Runtime specialization

hi @gdonval, interesting question. I won’t claim to have an answer, but I’ll offer some ideas, hoping to learn from others’ replies.

My first thought is that if you want to get compile-time specialization, then you need to provide that information at compile-time. Not telling the compiler the shape of arr, and expecting it can optimize based on the unknown number, is probably hard.

A few ideas to get you closer to what you want.

  • I’m curious why you need loop_array_spec to be jitted. Probably your real example is more complex, but loop_array_spec does not need to be jitted.

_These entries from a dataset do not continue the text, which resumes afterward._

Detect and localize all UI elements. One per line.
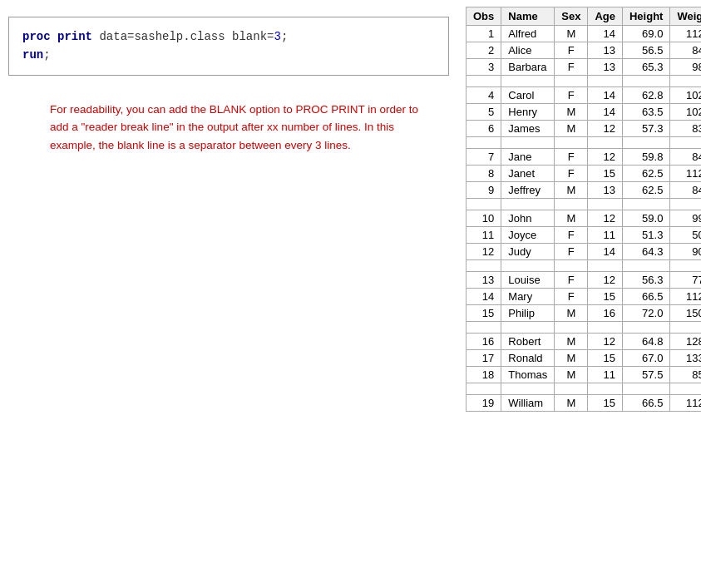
col-age: Age: [588, 7, 623, 26]
cell-sex: M: [555, 350, 588, 367]
cell-name: Robert: [501, 334, 555, 350]
cell-name: Barbara: [501, 59, 555, 76]
cell-obs: 9: [467, 182, 501, 199]
col-obs: Obs: [467, 7, 501, 26]
cell-obs: 6: [467, 121, 501, 137]
cell-weight: 85.0: [670, 367, 701, 383]
cell-name: Jeffrey: [501, 182, 555, 199]
cell-sex: F: [555, 42, 588, 59]
cell-sex: F: [555, 149, 588, 166]
cell-age: 12: [588, 210, 623, 227]
cell-sex: M: [555, 104, 588, 121]
table-row: 2AliceF1356.584.0: [467, 42, 702, 59]
cell-height: 51.3: [622, 227, 669, 244]
cell-age: 14: [588, 87, 623, 104]
cell-height: 59.0: [622, 210, 669, 227]
cell-name: Louise: [501, 272, 555, 289]
cell-weight: 90.0: [670, 244, 701, 260]
cell-sex: M: [555, 305, 588, 322]
table-row: 17RonaldM1567.0133.0: [467, 350, 702, 367]
blank-separator-row: [467, 137, 702, 149]
cell-sex: F: [555, 227, 588, 244]
cell-weight: 50.5: [670, 227, 701, 244]
cell-name: Joyce: [501, 227, 555, 244]
cell-height: 62.5: [622, 166, 669, 182]
cell-name: Carol: [501, 87, 555, 104]
cell-obs: 1: [467, 26, 501, 42]
left-panel: proc print data=sashelp.class blank=3; r…: [0, 0, 466, 171]
table-row: 19WilliamM1566.5112.0: [467, 395, 702, 412]
cell-obs: 15: [467, 305, 501, 322]
proc-keyword: proc: [22, 30, 51, 43]
cell-age: 12: [588, 121, 623, 137]
cell-name: Thomas: [501, 367, 555, 383]
cell-weight: 84.5: [670, 149, 701, 166]
right-panel: Obs Name Sex Age Height Weight 1AlfredM1…: [466, 0, 701, 418]
cell-weight: 150.0: [670, 305, 701, 322]
cell-obs: 10: [467, 210, 501, 227]
code-semi-2: ;: [43, 48, 50, 62]
cell-height: 66.5: [622, 289, 669, 305]
cell-obs: 2: [467, 42, 501, 59]
cell-name: Judy: [501, 244, 555, 260]
cell-obs: 17: [467, 350, 501, 367]
description-text: For readability, you can add the BLANK o…: [8, 101, 449, 155]
cell-name: William: [501, 395, 555, 412]
table-row: 15PhilipM1672.0150.0: [467, 305, 702, 322]
cell-weight: 112.5: [670, 26, 701, 42]
cell-name: Ronald: [501, 350, 555, 367]
cell-sex: F: [555, 272, 588, 289]
data-table: Obs Name Sex Age Height Weight 1AlfredM1…: [466, 7, 701, 412]
cell-sex: F: [555, 244, 588, 260]
cell-height: 56.3: [622, 272, 669, 289]
cell-name: Mary: [501, 289, 555, 305]
blank-separator-row: [467, 322, 702, 334]
table-row: 18ThomasM1157.585.0: [467, 367, 702, 383]
cell-age: 11: [588, 227, 623, 244]
table-row: 7JaneF1259.884.5: [467, 149, 702, 166]
cell-sex: F: [555, 87, 588, 104]
cell-age: 13: [588, 42, 623, 59]
cell-sex: M: [555, 395, 588, 412]
blank-separator-row: [467, 383, 702, 395]
cell-obs: 4: [467, 87, 501, 104]
cell-age: 14: [588, 244, 623, 260]
cell-height: 66.5: [622, 395, 669, 412]
table-row: 10JohnM1259.099.5: [467, 210, 702, 227]
cell-age: 12: [588, 334, 623, 350]
cell-obs: 8: [467, 166, 501, 182]
cell-age: 16: [588, 305, 623, 322]
cell-obs: 14: [467, 289, 501, 305]
cell-weight: 77.0: [670, 272, 701, 289]
cell-obs: 3: [467, 59, 501, 76]
cell-name: Alice: [501, 42, 555, 59]
cell-weight: 98.0: [670, 59, 701, 76]
cell-name: John: [501, 210, 555, 227]
cell-age: 13: [588, 182, 623, 199]
cell-height: 59.8: [622, 149, 669, 166]
cell-height: 62.5: [622, 182, 669, 199]
cell-age: 12: [588, 272, 623, 289]
blank-separator-row: [467, 199, 702, 210]
table-row: 14MaryF1566.5112.0: [467, 289, 702, 305]
cell-name: Janet: [501, 166, 555, 182]
cell-obs: 19: [467, 395, 501, 412]
cell-obs: 13: [467, 272, 501, 289]
print-keyword: print: [51, 30, 92, 43]
cell-name: Philip: [501, 305, 555, 322]
cell-name: Henry: [501, 104, 555, 121]
cell-sex: M: [555, 367, 588, 383]
cell-obs: 18: [467, 367, 501, 383]
cell-age: 15: [588, 166, 623, 182]
cell-weight: 102.5: [670, 87, 701, 104]
cell-weight: 128.0: [670, 334, 701, 350]
cell-height: 65.3: [622, 59, 669, 76]
cell-obs: 7: [467, 149, 501, 166]
cell-weight: 84.0: [670, 42, 701, 59]
table-row: 9JeffreyM1362.584.0: [467, 182, 702, 199]
cell-weight: 133.0: [670, 350, 701, 367]
col-height: Height: [622, 7, 669, 26]
cell-age: 13: [588, 59, 623, 76]
cell-height: 72.0: [622, 305, 669, 322]
cell-height: 64.8: [622, 334, 669, 350]
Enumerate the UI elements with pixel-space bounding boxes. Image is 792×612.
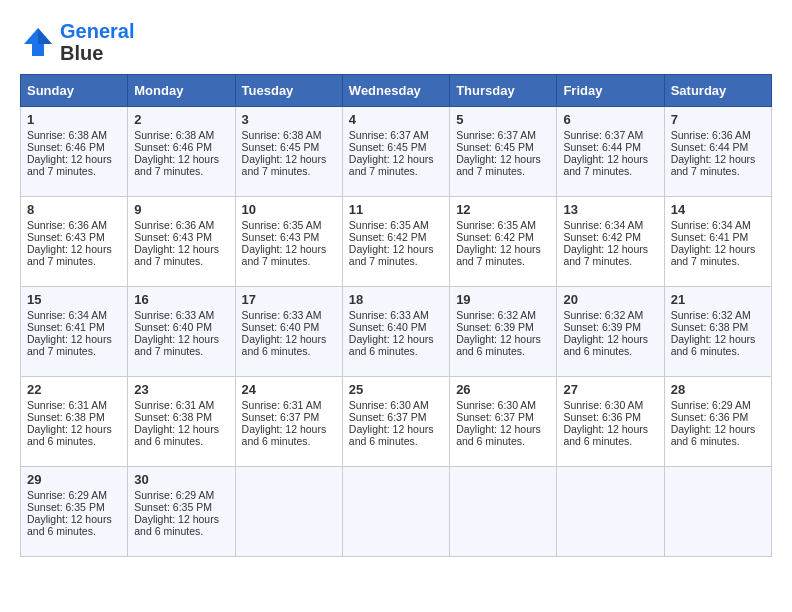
- day-cell-8: 8Sunrise: 6:36 AMSunset: 6:43 PMDaylight…: [21, 197, 128, 287]
- day-info-line: Sunrise: 6:32 AM: [563, 309, 657, 321]
- day-info-line: and 7 minutes.: [349, 165, 443, 177]
- day-info-line: Sunset: 6:40 PM: [134, 321, 228, 333]
- day-number: 10: [242, 202, 336, 217]
- day-number: 3: [242, 112, 336, 127]
- day-cell-14: 14Sunrise: 6:34 AMSunset: 6:41 PMDayligh…: [664, 197, 771, 287]
- day-info-line: Sunrise: 6:34 AM: [27, 309, 121, 321]
- day-info-line: Sunset: 6:36 PM: [671, 411, 765, 423]
- day-info-line: Daylight: 12 hours: [134, 513, 228, 525]
- day-info-line: Sunrise: 6:30 AM: [563, 399, 657, 411]
- day-info-line: Sunrise: 6:31 AM: [242, 399, 336, 411]
- day-info-line: Sunset: 6:46 PM: [134, 141, 228, 153]
- day-cell-7: 7Sunrise: 6:36 AMSunset: 6:44 PMDaylight…: [664, 107, 771, 197]
- day-info-line: Daylight: 12 hours: [671, 153, 765, 165]
- day-info-line: Sunrise: 6:36 AM: [27, 219, 121, 231]
- day-of-week-saturday: Saturday: [664, 75, 771, 107]
- day-info-line: Sunset: 6:39 PM: [456, 321, 550, 333]
- day-info-line: Sunset: 6:43 PM: [134, 231, 228, 243]
- day-info-line: Sunrise: 6:29 AM: [27, 489, 121, 501]
- day-info-line: and 6 minutes.: [671, 345, 765, 357]
- day-cell-4: 4Sunrise: 6:37 AMSunset: 6:45 PMDaylight…: [342, 107, 449, 197]
- day-info-line: Daylight: 12 hours: [456, 333, 550, 345]
- day-info-line: and 7 minutes.: [456, 255, 550, 267]
- empty-cell: [235, 467, 342, 557]
- day-info-line: Sunrise: 6:37 AM: [563, 129, 657, 141]
- day-info-line: Sunrise: 6:37 AM: [349, 129, 443, 141]
- day-info-line: Sunset: 6:38 PM: [134, 411, 228, 423]
- day-info-line: Daylight: 12 hours: [27, 513, 121, 525]
- day-info-line: Sunrise: 6:29 AM: [671, 399, 765, 411]
- day-info-line: Daylight: 12 hours: [349, 243, 443, 255]
- day-info-line: and 7 minutes.: [242, 255, 336, 267]
- day-info-line: Daylight: 12 hours: [349, 423, 443, 435]
- day-info-line: Daylight: 12 hours: [349, 333, 443, 345]
- day-info-line: Daylight: 12 hours: [134, 333, 228, 345]
- day-number: 24: [242, 382, 336, 397]
- day-info-line: and 7 minutes.: [27, 255, 121, 267]
- day-info-line: Sunrise: 6:33 AM: [134, 309, 228, 321]
- day-info-line: Daylight: 12 hours: [456, 153, 550, 165]
- day-cell-17: 17Sunrise: 6:33 AMSunset: 6:40 PMDayligh…: [235, 287, 342, 377]
- day-cell-29: 29Sunrise: 6:29 AMSunset: 6:35 PMDayligh…: [21, 467, 128, 557]
- day-info-line: and 6 minutes.: [456, 435, 550, 447]
- day-info-line: Sunrise: 6:31 AM: [134, 399, 228, 411]
- day-cell-20: 20Sunrise: 6:32 AMSunset: 6:39 PMDayligh…: [557, 287, 664, 377]
- day-info-line: Sunset: 6:46 PM: [27, 141, 121, 153]
- day-cell-11: 11Sunrise: 6:35 AMSunset: 6:42 PMDayligh…: [342, 197, 449, 287]
- day-info-line: Daylight: 12 hours: [27, 243, 121, 255]
- day-info-line: Sunrise: 6:35 AM: [349, 219, 443, 231]
- day-number: 20: [563, 292, 657, 307]
- day-info-line: Sunset: 6:41 PM: [27, 321, 121, 333]
- day-info-line: Daylight: 12 hours: [456, 243, 550, 255]
- day-cell-26: 26Sunrise: 6:30 AMSunset: 6:37 PMDayligh…: [450, 377, 557, 467]
- day-info-line: Sunset: 6:42 PM: [349, 231, 443, 243]
- day-info-line: and 7 minutes.: [27, 345, 121, 357]
- day-of-week-sunday: Sunday: [21, 75, 128, 107]
- day-info-line: Sunrise: 6:34 AM: [563, 219, 657, 231]
- day-number: 29: [27, 472, 121, 487]
- day-info-line: Sunrise: 6:38 AM: [242, 129, 336, 141]
- day-info-line: Daylight: 12 hours: [242, 153, 336, 165]
- day-cell-1: 1Sunrise: 6:38 AMSunset: 6:46 PMDaylight…: [21, 107, 128, 197]
- day-info-line: Daylight: 12 hours: [671, 243, 765, 255]
- day-info-line: and 6 minutes.: [242, 345, 336, 357]
- day-cell-22: 22Sunrise: 6:31 AMSunset: 6:38 PMDayligh…: [21, 377, 128, 467]
- logo-text2: Blue: [60, 42, 134, 64]
- day-number: 21: [671, 292, 765, 307]
- day-info-line: Daylight: 12 hours: [27, 153, 121, 165]
- day-info-line: Sunrise: 6:38 AM: [134, 129, 228, 141]
- day-info-line: and 6 minutes.: [563, 345, 657, 357]
- day-cell-24: 24Sunrise: 6:31 AMSunset: 6:37 PMDayligh…: [235, 377, 342, 467]
- day-info-line: Daylight: 12 hours: [242, 333, 336, 345]
- day-number: 1: [27, 112, 121, 127]
- day-info-line: Daylight: 12 hours: [671, 333, 765, 345]
- day-info-line: and 7 minutes.: [563, 165, 657, 177]
- day-info-line: Daylight: 12 hours: [456, 423, 550, 435]
- day-info-line: Sunset: 6:41 PM: [671, 231, 765, 243]
- day-number: 26: [456, 382, 550, 397]
- day-number: 9: [134, 202, 228, 217]
- day-info-line: Sunrise: 6:35 AM: [456, 219, 550, 231]
- day-number: 8: [27, 202, 121, 217]
- day-info-line: Daylight: 12 hours: [349, 153, 443, 165]
- day-info-line: Sunset: 6:42 PM: [563, 231, 657, 243]
- day-number: 13: [563, 202, 657, 217]
- day-info-line: Sunrise: 6:29 AM: [134, 489, 228, 501]
- day-number: 12: [456, 202, 550, 217]
- day-cell-28: 28Sunrise: 6:29 AMSunset: 6:36 PMDayligh…: [664, 377, 771, 467]
- day-number: 18: [349, 292, 443, 307]
- day-info-line: Daylight: 12 hours: [27, 423, 121, 435]
- day-info-line: Sunset: 6:45 PM: [349, 141, 443, 153]
- day-info-line: Sunset: 6:44 PM: [671, 141, 765, 153]
- day-info-line: Sunset: 6:40 PM: [242, 321, 336, 333]
- day-cell-30: 30Sunrise: 6:29 AMSunset: 6:35 PMDayligh…: [128, 467, 235, 557]
- day-info-line: Sunset: 6:43 PM: [242, 231, 336, 243]
- day-info-line: Sunrise: 6:30 AM: [456, 399, 550, 411]
- day-info-line: Sunrise: 6:36 AM: [671, 129, 765, 141]
- day-info-line: and 6 minutes.: [671, 435, 765, 447]
- day-info-line: Sunrise: 6:32 AM: [456, 309, 550, 321]
- day-info-line: and 6 minutes.: [349, 345, 443, 357]
- day-number: 19: [456, 292, 550, 307]
- day-cell-23: 23Sunrise: 6:31 AMSunset: 6:38 PMDayligh…: [128, 377, 235, 467]
- day-cell-16: 16Sunrise: 6:33 AMSunset: 6:40 PMDayligh…: [128, 287, 235, 377]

  • I’m happy to treat pure python as a kind of macro system for jitted code, and I usually write things like:

    @lru_cache()
    def make_loop_array(dims):
    
        @nb.njit(fastmath=True)
        def loop_array_spec(arr):
            tp = DimensionalType(dims)
            return _loop_array(tp, arr)
    
     return loop_array_spec
    
    

    The downside is that you need to track all your versions manually

  • Similar to the above, there might be a way to use literal dispatching to do the tracking for you. I’m speculating here, I’m not sure exactly how to do it , but something like:

    
        @nb.generated_njit(fastmath=True)
        def loop_array_spec(arr, shape):
            dim = shape._literal_value
    
            def impl(arr, shape)
                tp = DimensionalType(dim)
                return _loop_array(tp, arr)
    
            return impl
    
    
  • I’m guessing you don’t have a huge number of possible array sizes, because if you had, specialization would spend a lot of time in compilation and possibly erase the benefits of faster runtime. so another idea is

    @nb.njit(fastmath=True)
    def loop_array_spec(arr):
        if arr.shape[-1] = 1:
            tp = DimensionalType(1)
        elif arr.shape[-1] = 2:
            tp = DimensionalType(2)
        return _loop_array(tp, arr)
    

    Note that if you don’t want to write the above by hand (maybe because the exact values change over time) you can generate the function programatically as text, and then exec it. Just be aware than large text functions can take long time to compile (Tips or tricks for speeding up compilation time on first call of large Numba-jitted NumPy-containing functions?).

I hope this helps, I’m curious to see what other people come up with.

Luk